(TASK INPUTS):
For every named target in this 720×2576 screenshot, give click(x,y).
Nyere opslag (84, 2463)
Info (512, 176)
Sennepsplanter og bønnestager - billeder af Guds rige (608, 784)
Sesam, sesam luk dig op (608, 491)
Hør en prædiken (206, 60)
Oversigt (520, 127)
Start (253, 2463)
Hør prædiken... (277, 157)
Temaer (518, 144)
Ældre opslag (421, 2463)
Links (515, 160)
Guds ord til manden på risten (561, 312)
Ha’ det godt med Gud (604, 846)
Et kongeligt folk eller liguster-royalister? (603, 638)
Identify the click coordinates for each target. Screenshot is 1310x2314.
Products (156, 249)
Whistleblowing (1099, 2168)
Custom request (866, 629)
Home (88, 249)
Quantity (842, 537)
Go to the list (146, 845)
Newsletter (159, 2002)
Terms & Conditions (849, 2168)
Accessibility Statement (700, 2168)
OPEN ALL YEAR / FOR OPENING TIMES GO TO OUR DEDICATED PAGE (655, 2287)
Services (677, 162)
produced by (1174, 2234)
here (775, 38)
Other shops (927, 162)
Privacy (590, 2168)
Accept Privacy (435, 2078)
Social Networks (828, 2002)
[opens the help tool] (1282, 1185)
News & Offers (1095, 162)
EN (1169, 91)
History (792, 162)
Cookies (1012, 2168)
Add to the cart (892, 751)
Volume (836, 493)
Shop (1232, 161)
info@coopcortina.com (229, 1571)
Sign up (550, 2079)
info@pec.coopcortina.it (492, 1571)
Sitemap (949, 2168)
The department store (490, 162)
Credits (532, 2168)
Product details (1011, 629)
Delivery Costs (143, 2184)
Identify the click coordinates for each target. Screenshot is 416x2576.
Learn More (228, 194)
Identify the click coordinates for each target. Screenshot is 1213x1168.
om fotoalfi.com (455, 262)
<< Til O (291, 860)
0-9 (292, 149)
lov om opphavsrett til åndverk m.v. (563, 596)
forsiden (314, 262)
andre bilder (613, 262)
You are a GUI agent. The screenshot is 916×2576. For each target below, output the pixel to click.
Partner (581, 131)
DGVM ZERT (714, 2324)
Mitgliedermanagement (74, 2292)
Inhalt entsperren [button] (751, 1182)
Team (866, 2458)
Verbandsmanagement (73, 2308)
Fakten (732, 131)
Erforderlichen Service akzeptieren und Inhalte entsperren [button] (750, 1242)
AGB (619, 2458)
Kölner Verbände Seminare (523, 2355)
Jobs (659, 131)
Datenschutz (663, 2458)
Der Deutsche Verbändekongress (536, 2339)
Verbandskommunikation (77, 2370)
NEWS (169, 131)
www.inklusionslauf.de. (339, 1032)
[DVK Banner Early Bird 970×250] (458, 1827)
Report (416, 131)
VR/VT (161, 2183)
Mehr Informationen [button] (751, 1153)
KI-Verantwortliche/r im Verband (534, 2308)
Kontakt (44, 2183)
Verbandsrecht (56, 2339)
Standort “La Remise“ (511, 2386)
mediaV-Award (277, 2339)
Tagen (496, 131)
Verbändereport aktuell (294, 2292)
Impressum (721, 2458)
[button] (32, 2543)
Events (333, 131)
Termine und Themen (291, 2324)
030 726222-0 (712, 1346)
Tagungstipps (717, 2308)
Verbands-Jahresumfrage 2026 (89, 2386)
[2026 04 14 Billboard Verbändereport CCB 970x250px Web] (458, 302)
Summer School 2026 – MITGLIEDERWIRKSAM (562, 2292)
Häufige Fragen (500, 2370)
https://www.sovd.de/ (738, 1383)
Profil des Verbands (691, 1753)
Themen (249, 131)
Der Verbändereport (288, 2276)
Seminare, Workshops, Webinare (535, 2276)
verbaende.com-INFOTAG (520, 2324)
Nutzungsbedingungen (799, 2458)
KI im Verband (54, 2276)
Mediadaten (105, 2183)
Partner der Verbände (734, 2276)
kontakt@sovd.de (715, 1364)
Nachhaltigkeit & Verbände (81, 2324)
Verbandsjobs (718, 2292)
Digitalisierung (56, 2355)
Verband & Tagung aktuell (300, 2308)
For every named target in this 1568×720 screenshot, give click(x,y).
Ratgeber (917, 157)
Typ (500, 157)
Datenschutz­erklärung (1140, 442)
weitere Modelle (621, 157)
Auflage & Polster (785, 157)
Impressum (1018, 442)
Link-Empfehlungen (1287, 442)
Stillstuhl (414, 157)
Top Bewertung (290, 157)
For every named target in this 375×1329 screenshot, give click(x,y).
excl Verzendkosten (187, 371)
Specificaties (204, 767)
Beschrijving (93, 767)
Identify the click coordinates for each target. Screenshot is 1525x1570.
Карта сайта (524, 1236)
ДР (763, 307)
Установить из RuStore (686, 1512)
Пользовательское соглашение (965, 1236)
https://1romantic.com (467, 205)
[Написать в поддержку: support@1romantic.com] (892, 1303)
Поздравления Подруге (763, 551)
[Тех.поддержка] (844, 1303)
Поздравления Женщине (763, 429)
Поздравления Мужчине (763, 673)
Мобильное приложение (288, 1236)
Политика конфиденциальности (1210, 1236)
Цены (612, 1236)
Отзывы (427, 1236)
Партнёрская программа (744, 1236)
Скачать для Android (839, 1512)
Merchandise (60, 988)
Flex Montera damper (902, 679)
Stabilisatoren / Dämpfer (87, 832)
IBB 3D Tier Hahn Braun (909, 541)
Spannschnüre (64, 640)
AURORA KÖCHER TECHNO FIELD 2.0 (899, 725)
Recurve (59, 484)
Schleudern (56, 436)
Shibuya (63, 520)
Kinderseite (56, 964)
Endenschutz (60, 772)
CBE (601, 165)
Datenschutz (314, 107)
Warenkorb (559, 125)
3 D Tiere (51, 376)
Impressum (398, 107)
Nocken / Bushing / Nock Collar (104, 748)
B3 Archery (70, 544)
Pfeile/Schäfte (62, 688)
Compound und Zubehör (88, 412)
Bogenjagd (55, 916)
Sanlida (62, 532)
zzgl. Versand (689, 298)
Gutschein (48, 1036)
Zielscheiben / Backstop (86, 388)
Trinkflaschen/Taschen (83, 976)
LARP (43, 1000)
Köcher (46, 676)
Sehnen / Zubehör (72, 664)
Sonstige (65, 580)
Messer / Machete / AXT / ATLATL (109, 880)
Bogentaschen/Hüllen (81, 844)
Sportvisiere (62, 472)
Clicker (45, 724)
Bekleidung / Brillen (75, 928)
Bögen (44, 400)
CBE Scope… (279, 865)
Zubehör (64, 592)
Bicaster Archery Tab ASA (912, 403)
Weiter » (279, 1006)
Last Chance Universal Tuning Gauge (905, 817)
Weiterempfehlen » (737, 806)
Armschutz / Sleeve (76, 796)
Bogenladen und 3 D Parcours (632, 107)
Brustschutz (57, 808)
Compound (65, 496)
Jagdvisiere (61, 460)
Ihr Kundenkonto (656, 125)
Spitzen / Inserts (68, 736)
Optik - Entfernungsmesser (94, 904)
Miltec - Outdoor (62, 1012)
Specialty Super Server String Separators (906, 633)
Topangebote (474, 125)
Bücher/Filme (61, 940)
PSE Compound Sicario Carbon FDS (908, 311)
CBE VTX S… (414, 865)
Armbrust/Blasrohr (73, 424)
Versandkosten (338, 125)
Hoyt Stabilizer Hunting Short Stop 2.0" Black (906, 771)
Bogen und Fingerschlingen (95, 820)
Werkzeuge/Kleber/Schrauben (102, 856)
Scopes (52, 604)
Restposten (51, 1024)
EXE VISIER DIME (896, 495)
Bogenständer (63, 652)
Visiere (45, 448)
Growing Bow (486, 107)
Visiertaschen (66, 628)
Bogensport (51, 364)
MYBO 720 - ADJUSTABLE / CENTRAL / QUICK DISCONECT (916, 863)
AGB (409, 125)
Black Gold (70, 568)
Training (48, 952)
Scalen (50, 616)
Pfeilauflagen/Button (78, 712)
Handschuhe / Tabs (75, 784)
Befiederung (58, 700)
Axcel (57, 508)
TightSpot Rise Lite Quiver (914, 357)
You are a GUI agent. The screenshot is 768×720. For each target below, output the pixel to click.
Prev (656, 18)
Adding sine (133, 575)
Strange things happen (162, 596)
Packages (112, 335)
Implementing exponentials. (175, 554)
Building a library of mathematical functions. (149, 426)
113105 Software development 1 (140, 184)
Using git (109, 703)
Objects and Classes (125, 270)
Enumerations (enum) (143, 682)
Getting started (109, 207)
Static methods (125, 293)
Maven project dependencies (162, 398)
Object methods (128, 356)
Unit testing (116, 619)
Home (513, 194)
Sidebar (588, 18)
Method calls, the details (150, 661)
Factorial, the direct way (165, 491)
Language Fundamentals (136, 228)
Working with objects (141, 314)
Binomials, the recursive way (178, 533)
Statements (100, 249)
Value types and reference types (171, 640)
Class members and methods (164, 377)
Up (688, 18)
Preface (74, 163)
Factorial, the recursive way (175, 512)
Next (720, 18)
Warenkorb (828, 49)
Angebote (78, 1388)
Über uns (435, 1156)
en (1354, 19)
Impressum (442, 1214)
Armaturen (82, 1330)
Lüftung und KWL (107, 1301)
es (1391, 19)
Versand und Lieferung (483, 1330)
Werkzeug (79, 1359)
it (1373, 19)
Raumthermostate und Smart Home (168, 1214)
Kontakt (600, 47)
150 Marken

(EXERCISE GOAL):
Working from the records above, write out verbatim only the lines from the line containing "verbaende.com-INFOTAG (520, 2324)" through the line containing "Отзывы (427, 1236)".

(EXERCISE ANSWER):
verbaende.com-INFOTAG (520, 2324)
Nutzungsbedingungen (799, 2458)
KI im Verband (54, 2276)
Mediadaten (105, 2183)
Partner der Verbände (734, 2276)
kontakt@sovd.de (715, 1364)
Nachhaltigkeit & Verbände (81, 2324)
Verbandsjobs (718, 2292)
Digitalisierung (56, 2355)
Verband & Tagung aktuell (300, 2308)
For every named target in this 1568×720 screenshot, give click(x,y).
Ratgeber (917, 157)
Typ (500, 157)
Datenschutz­erklärung (1140, 442)
weitere Modelle (621, 157)
Auflage & Polster (785, 157)
Impressum (1018, 442)
Link-Empfehlungen (1287, 442)
Stillstuhl (414, 157)
Top Bewertung (290, 157)
For every named target in this 375×1329 screenshot, give click(x,y).
excl Verzendkosten (187, 371)
Specificaties (204, 767)
Beschrijving (93, 767)
Identify the click coordinates for each target. Screenshot is 1525x1570.
Карта сайта (524, 1236)
ДР (763, 307)
Установить из RuStore (686, 1512)
Пользовательское соглашение (965, 1236)
https://1romantic.com (467, 205)
[Написать в поддержку: support@1romantic.com] (892, 1303)
Поздравления Подруге (763, 551)
[Тех.поддержка] (844, 1303)
Поздравления Женщине (763, 429)
Поздравления Мужчине (763, 673)
Мобильное приложение (288, 1236)
Политика конфиденциальности (1210, 1236)
Цены (612, 1236)
Отзывы (427, 1236)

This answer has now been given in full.